● TASK DESCRIPTION
Return all the lines below in which the string "Steunpunt" appears.

Saved entries
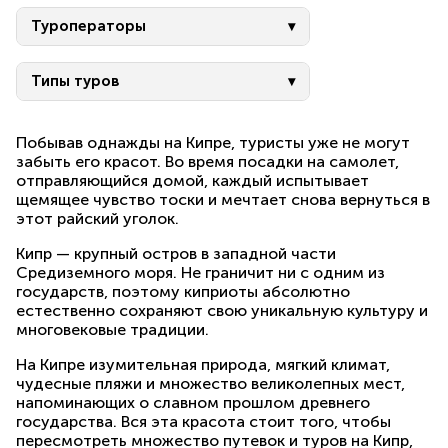
Туроператоры
Типы туров
Побывав однажды на Кипре, туристы уже не могут
забыть его красот. Во время посадки на самолет,
отправляющийся домой, каждый испытывает
щемящее чувство тоски и мечтает снова вернуться в
этот райский уголок.
Кипр — крупный остров в западной части
Средиземного моря. Не граничит ни с одним из
государств, поэтому киприоты абсолютно
естественно сохраняют свою уникальную культуру и
многовековые традиции.
На Кипре изумительная природа, мягкий климат,
чудесные пляжи и множество великолепных мест,
напоминающих о славном прошлом древнего
государства. Вся эта красота стоит того, чтобы
пересмотреть множество путевок и туров на Кипр,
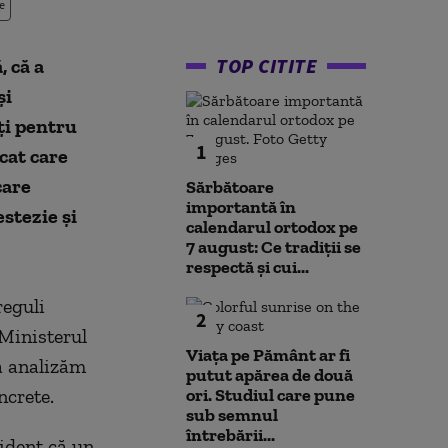
e
TOP CITITE
, că a
şi
ţi pentru
1
cat care
care
Sărbătoare
importantă în
stezie şi
calendarul ortodox pe
7 august: Ce tradiții se
respectă și cui...
reguli
2
 Ministerul
Viața pe Pământ ar fi
ă analizăm
putut apărea de două
ncrete.
ori. Studiul care pune
sub semnul
întrebării...
vident că un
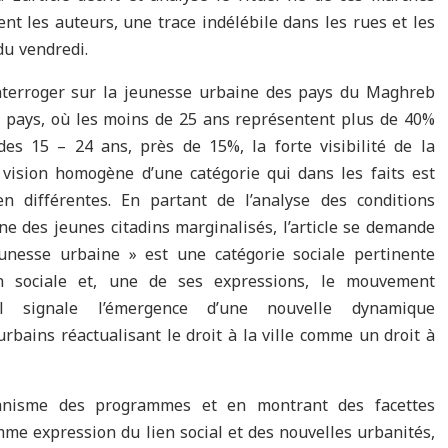
nt les auteurs, une trace indélébile dans les rues et les
du vendredi.
nterroger sur la jeunesse urbaine des pays du Maghreb
 pays, où les moins de 25 ans représentent plus de 40%
des 15 – 24 ans, près de 15%, la forte visibilité de la
vision homogène d’une catégorie qui dans les faits est
en différentes. En partant de l’analyse des conditions
ne des jeunes citadins marginalisés, l’article se demande
unesse urbaine » est une catégorie sociale pertinente
n sociale et, une de ses expressions, le mouvement
Il signale l’émergence d’une nouvelle dynamique
rbains réactualisant le droit à la ville comme un droit à
banisme des programmes et en montrant des facettes
omme expression du lien social et des nouvelles urbanités,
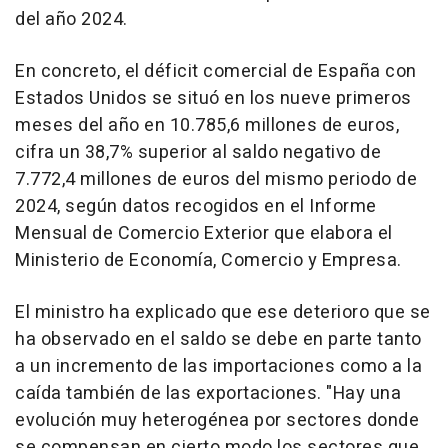
del año 2024.
En concreto, el déficit comercial de España con
Estados Unidos se situó en los nueve primeros
meses del año en 10.785,6 millones de euros,
cifra un 38,7% superior al saldo negativo de
7.772,4 millones de euros del mismo periodo de
2024, según datos recogidos en el Informe
Mensual de Comercio Exterior que elabora el
Ministerio de Economía, Comercio y Empresa.
El ministro ha explicado que ese deterioro que se
ha observado en el saldo se debe en parte tanto
a un incremento de las importaciones como a la
caída también de las exportaciones. "Hay una
evolución muy heterogénea por sectores donde
se compensan en cierto modo los sectores que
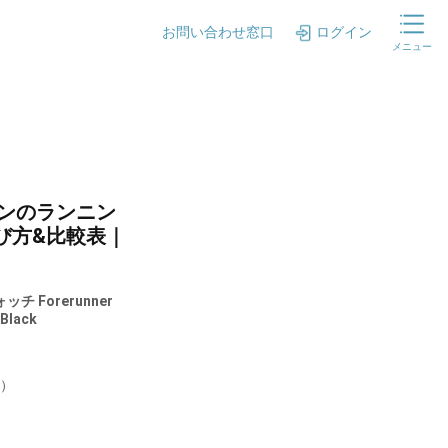
お問い合わせ窓口
ログイン
メニュー
ミンのランニン
び方&比較表｜
チ Forerunner
lack
新）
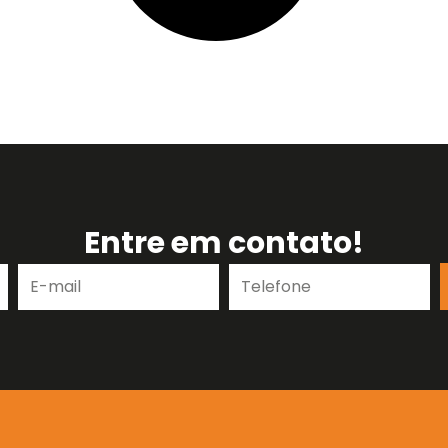
Entre em contato!
E-
Telefone
mail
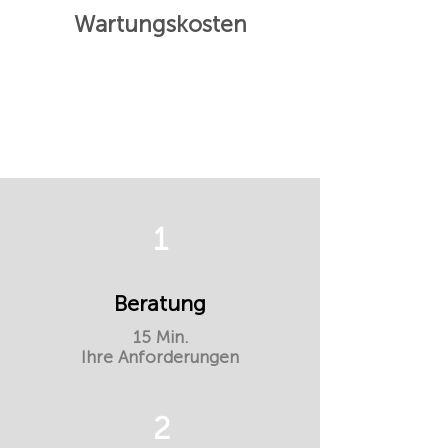
Wartungskosten
1
Beratung
15 Min.
Ihre Anforderungen
2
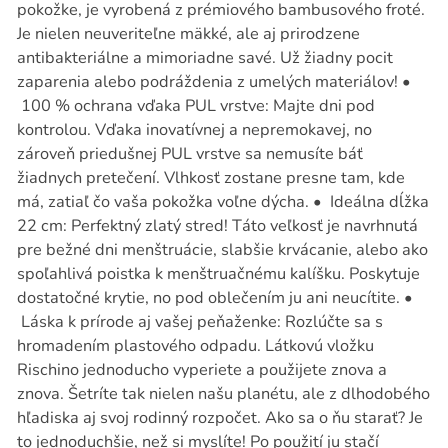
pokožke, je vyrobená z prémiového bambusového froté.
Je nielen neuveriteľne mäkké, ale aj prirodzene
antibakteriálne a mimoriadne savé. Už žiadny pocit
zaparenia alebo podráždenia z umelých materiálov! •
100 % ochrana vďaka PUL vrstve: Majte dni pod
kontrolou. Vďaka inovatívnej a nepremokavej, no
zároveň priedušnej PUL vrstve sa nemusíte báť
žiadnych pretečení. Vlhkosť zostane presne tam, kde
má, zatiaľ čo vaša pokožka voľne dýcha. • Ideálna dĺžka
22 cm: Perfektný zlatý stred! Táto veľkosť je navrhnutá
pre bežné dni menštruácie, slabšie krvácanie, alebo ako
spoľahlivá poistka k menštruačnému kalíšku. Poskytuje
dostatočné krytie, no pod oblečením ju ani neucítite. •
Láska k prírode aj vašej peňaženke: Rozlúčte sa s
hromadením plastového odpadu. Látkovú vložku
Rischino jednoducho vyperiete a použijete znova a
znova. Šetríte tak nielen našu planétu, ale z dlhodobého
hľadiska aj svoj rodinný rozpočet. Ako sa o ňu starať? Je
to jednoduchšie, než si myslíte! Po použití ju stačí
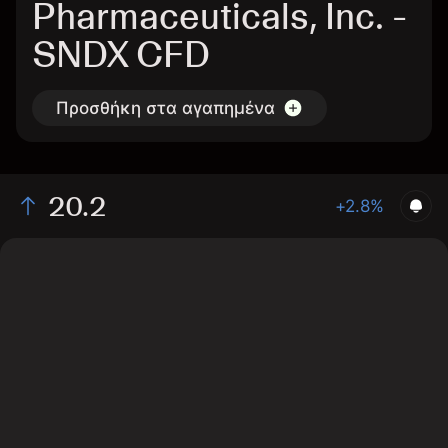
Pharmaceuticals, Inc. -
SNDX CFD
Προσθήκη στα αγαπημένα
20.2
+2.8%
The chart shows the SNDX stock price data over the
last 1 day, with a current price of 20.2, a high of 20.24,
and a low of 19.75.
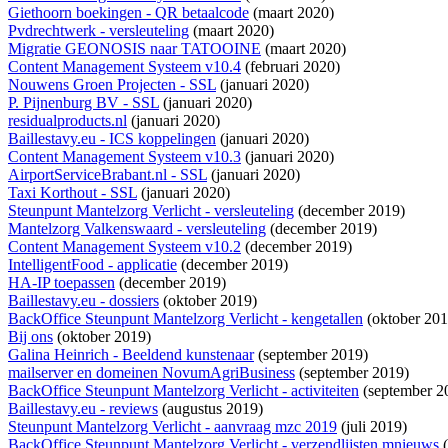
Giethoorn boekingen - QR betaalcode
(maart 2020)
Pvdrechtwerk - versleuteling
(maart 2020)
Migratie GEONOSIS naar TATOOINE
(maart 2020)
Content Management Systeem v10.4
(februari 2020)
Nouwens Groen Projecten - SSL
(januari 2020)
P. Pijnenburg BV - SSL
(januari 2020)
residualproducts.nl
(januari 2020)
Baillestavy.eu - ICS koppelingen
(januari 2020)
Content Management Systeem v10.3
(januari 2020)
AirportServiceBrabant.nl - SSL
(januari 2020)
Taxi Korthout - SSL
(januari 2020)
Steunpunt Mantelzorg Verlicht - versleuteling
(december 2019)
Mantelzorg Valkenswaard - versleuteling
(december 2019)
Content Management Systeem v10.2
(december 2019)
IntelligentFood - applicatie
(december 2019)
HA-IP toepassen
(december 2019)
Baillestavy.eu - dossiers
(oktober 2019)
BackOffice Steunpunt Mantelzorg Verlicht - kengetallen
(oktober 201
Bij ons
(oktober 2019)
Galina Heinrich - Beeldend kunstenaar
(september 2019)
mailserver en domeinen NovumAgriBusiness
(september 2019)
BackOffice Steunpunt Mantelzorg Verlicht - activiteiten
(september 2
Baillestavy.eu - reviews
(augustus 2019)
Steunpunt Mantelzorg Verlicht - aanvraag mzc 2019
(juli 2019)
BackOffice Steunpunt Mantelzorg Verlicht - verzendlijsten mnieuws
(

● REPLY
Steunpunt Mantelzorg Verlicht - versleuteling
BackOffice Steunpunt Mantelzorg Verlicht - kengetallen
BackOffice Steunpunt Mantelzorg Verlicht - activiteiten
Steunpunt Mantelzorg Verlicht - aanvraag mzc 2019
BackOffice Steunpunt Mantelzorg Verlicht - verzendlijsten mnieuws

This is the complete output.